# Task to carry out
State how many lines of the entries hold the string "млрд", and nothing more.

Records from a dataset:
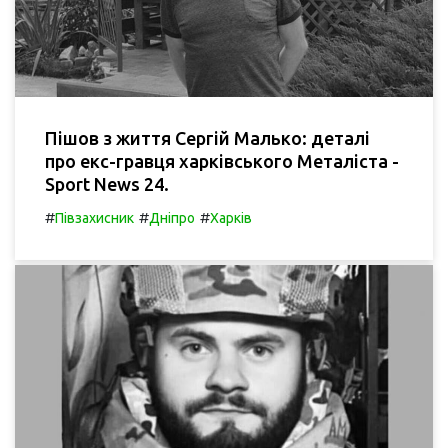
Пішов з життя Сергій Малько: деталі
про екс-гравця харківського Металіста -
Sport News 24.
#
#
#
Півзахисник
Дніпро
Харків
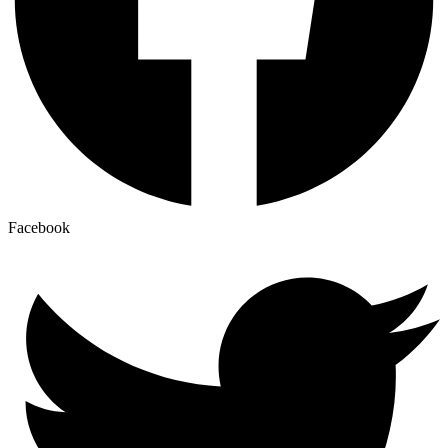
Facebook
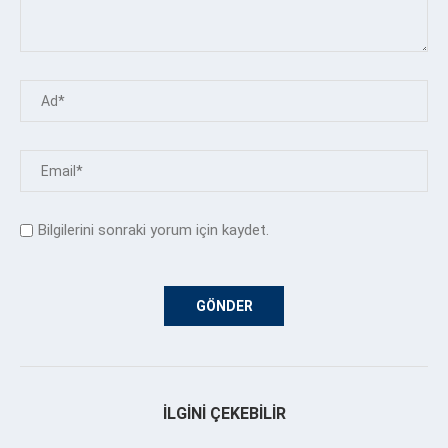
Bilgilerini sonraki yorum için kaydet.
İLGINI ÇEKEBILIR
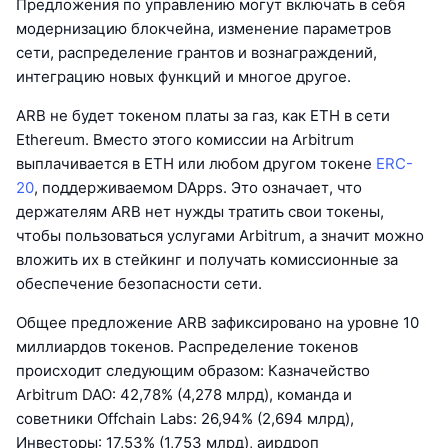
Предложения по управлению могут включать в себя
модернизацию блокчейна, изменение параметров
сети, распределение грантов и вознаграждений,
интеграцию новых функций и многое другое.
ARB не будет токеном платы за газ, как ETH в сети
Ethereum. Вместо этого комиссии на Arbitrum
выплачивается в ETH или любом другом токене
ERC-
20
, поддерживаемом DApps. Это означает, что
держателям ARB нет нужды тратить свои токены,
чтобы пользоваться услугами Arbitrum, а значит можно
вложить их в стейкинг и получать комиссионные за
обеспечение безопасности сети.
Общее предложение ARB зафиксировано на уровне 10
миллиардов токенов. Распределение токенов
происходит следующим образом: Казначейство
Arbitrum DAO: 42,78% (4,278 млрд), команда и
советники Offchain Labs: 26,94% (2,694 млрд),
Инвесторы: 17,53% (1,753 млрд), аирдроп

# Exercise result
3